242 members have participated

After posting the piece about Nurses traveling to Germany and reading the feedback. I would like to open up a debate on this BB about "Universal Health Care" or "Single Payor Systems"

In doing this I hope to learn more about each side of the issue. I do not want to turn this into a heated horrific debate that ends in belittling one another as some other charged topics have ended, but a genuine debate about the Pros and Cons of proposed "Universal Health Care or Single Payor systems" I believe we can all agree to debate and we can all learn things we might not otherwise have the time to research.

I am going to begin by placing an article that discusses the cons of Universal Health Care with some statistics, and if anyone is willing please come in and try to debate some of the key points this brings up. With stats not hyped up words or hot air. I am truly interested in seeing the different sides of this issue. This effects us all, and in order to make an informed decision we need to see "all" sides of the issue.

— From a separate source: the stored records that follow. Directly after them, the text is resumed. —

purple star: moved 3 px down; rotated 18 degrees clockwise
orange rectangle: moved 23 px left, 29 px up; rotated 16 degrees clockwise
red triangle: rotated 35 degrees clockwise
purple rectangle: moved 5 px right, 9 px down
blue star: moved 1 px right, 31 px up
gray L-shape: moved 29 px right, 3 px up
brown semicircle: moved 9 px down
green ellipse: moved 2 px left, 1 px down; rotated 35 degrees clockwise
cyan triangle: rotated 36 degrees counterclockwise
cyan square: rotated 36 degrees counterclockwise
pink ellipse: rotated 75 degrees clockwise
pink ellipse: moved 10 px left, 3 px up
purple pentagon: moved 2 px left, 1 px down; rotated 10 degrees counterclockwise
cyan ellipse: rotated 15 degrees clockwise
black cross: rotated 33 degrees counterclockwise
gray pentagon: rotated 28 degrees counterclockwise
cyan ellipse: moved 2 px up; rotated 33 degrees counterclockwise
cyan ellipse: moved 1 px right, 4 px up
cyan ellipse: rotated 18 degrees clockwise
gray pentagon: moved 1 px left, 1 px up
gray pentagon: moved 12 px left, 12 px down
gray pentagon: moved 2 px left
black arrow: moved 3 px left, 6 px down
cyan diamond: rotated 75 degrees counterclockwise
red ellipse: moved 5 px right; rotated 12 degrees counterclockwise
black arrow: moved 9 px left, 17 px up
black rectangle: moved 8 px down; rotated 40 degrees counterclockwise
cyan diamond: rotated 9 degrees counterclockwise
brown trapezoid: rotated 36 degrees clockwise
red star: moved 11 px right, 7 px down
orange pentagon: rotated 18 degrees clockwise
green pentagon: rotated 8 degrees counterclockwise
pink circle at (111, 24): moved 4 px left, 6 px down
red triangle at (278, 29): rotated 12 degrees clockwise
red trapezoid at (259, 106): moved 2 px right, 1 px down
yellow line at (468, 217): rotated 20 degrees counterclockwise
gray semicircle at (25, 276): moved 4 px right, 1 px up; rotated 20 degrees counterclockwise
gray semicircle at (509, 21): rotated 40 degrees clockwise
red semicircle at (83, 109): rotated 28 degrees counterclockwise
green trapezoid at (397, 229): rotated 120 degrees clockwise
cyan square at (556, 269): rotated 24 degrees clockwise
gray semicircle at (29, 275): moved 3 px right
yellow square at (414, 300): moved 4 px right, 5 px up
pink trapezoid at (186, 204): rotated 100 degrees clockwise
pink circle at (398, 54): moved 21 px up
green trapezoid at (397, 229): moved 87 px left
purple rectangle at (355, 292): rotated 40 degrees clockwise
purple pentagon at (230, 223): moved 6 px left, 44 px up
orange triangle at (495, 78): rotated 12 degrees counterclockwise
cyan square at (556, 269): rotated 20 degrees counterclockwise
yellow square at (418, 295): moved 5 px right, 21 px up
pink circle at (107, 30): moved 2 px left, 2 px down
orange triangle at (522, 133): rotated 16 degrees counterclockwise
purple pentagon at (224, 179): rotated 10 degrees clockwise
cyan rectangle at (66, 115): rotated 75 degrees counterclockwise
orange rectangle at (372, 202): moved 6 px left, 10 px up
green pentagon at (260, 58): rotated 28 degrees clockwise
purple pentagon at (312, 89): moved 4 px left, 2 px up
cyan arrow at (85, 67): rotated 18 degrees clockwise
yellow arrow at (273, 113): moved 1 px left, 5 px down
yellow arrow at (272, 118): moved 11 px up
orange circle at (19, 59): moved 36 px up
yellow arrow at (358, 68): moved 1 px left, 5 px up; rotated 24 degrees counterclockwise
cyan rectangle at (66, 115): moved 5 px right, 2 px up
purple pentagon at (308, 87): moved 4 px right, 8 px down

Thanks in advance for participating.

Michele

I am going to have to post the article in several pieces because the bulletin board only will allow 3000 characters.So see the next posts.

insurance company's either reimburse at a flat rate based on the code or as a percentage of. i know many a time we had to up the price so that we could get the retail value, now while its highly illegal, and extremely immoral, it does happen and it happens a lot in many offices.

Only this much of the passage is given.